ILLINOIS APPELLATE COURT FIRST DISTRICT REVERSED AND REMANDED.
OPINION FILED OCTOBER 15, 1976.
JACQUELINE MATTHEWS, PLAINTIFF-APPELLEE,
ARTHUR R. MATTHEWS, JR., DEFENDANT-APPELLANT.
APPEAL from the Circuit Court of Cook County; the Hon. DAVID
LINN, Judge, presiding.
MR. PRESIDING JUSTICE ALLOY DELIVERED THE OPINION OF THE COURT:
This is an appeal by the defendant Arthur R. Matthews, Jr., from post-decretal orders entered by the Circuit Court of Cook County, following a divorce decree entered as between the parties.
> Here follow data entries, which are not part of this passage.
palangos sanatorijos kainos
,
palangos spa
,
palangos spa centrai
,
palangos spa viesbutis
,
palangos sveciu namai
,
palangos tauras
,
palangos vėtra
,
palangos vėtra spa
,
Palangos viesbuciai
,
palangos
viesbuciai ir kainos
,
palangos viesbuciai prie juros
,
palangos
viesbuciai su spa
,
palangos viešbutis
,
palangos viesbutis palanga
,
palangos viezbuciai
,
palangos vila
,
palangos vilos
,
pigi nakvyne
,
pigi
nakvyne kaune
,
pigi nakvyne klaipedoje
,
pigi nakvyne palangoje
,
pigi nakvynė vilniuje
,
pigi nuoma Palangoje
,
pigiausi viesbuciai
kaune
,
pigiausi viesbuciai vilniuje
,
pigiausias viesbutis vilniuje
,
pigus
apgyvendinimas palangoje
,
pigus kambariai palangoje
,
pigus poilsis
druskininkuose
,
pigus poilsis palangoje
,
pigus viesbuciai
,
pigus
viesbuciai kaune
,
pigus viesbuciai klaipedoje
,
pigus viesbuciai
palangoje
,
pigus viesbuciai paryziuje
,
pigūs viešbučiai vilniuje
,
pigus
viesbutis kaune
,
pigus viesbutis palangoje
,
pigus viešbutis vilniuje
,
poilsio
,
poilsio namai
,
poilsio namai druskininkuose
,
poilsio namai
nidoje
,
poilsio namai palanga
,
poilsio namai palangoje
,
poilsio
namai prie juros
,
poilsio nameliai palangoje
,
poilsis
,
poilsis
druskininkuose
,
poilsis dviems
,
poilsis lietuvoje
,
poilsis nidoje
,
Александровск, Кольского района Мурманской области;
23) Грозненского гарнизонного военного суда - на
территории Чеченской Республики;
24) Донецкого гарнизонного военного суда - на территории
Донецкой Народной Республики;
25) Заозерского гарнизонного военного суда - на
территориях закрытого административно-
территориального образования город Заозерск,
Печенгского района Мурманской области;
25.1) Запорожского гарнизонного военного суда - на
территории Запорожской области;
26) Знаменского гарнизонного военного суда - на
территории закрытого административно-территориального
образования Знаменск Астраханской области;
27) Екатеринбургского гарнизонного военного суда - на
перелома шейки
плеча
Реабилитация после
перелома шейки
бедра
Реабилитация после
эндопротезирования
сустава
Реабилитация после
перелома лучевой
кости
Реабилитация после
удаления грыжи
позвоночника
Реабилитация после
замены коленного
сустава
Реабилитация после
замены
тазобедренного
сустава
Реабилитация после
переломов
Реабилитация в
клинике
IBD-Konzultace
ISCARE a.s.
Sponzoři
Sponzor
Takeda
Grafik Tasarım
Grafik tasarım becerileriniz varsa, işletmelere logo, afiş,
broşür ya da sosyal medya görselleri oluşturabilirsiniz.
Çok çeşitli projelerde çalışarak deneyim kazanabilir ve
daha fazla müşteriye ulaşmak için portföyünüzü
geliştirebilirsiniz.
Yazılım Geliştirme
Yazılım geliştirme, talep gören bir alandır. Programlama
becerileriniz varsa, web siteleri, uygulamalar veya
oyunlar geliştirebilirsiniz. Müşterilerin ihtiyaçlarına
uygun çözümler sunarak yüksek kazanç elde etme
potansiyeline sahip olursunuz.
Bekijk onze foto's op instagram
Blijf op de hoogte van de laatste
The parties to this cause were divorced by a decree entered on September 25, 1970. On October 11, 1974, an order was entered awarding to plaintiff and defendant the joint custody, education and control of four minor children of the parties. On October 29, 1974, plaintiff filed petitions in the Circuit Court of Cook County seeking reasonable child support and reasonable attorney's fees in connection with the child custody proceedings. Thereafter, defendant filed a petition seeking reasonable child support from plaintiff. After the evidentiary hearings had been conducted on the petitions, the trial court ordered defendant to pay plaintiff $100 per week child support during plaintiff's 50-day summer visitation with the children, to pay all medical and parochial school expenses of the children, to pay attorney's fees of plaintiff in the sum of $2,500, and to pay $200 to Saks Fifth Avenue, on a bill to such organization. The trial court denied defendant's petition for child support.
Defendant filed notice of appeal from the orders referred to on December 31, 1974. On January 24, 1975, defendant was ordered, in the Circuit Court of Cook County, to pay plaintiff $750 for attorney's fees for the defense of defendant's appeal in conjunction with the orders referred to, which arose in case No. 61822. The appeal from the order to pay the $750 for attorney's fees for defense of defendant's appeal is noted as case No. 61823.
On June 12, 1970, plaintiff filed a complaint for divorce as against defendant. Service was had by publication. On September 25, 1970, a decree of divorce by default was entered in that cause. The decree reserved all questions relating to child support, alimony, attorney's fees and all other matters relating to the settlement of property for further order of the court. The four minor children of the parties were, at the time the decree was entered, in the actual custody of plaintiff.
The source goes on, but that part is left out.